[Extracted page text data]
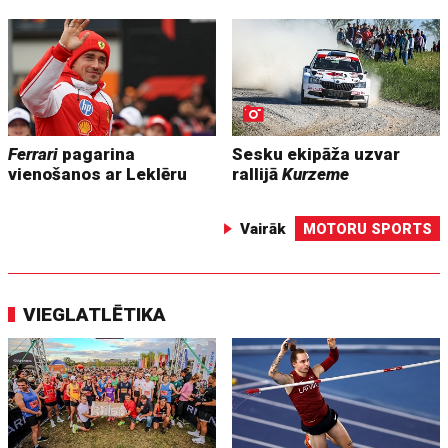
Ferrari
pagarina
Sesku ekipāža uzvar
vienošanos ar Leklēru
rallijā
Kurzeme
Vairāk
MOTORU SPORTS
VIEGLATLĒTIKA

WHAT NEEDS TO BE DONE
What is needed here is an exact copy of every record, with the pictures left out.

YOUR RESPONSE
Ferrari
pagarina
Sesku ekipāža uzvar
vienošanos ar Leklēru
rallijā
Kurzeme
Vairāk
MOTORU SPORTS
VIEGLATLĒTIKA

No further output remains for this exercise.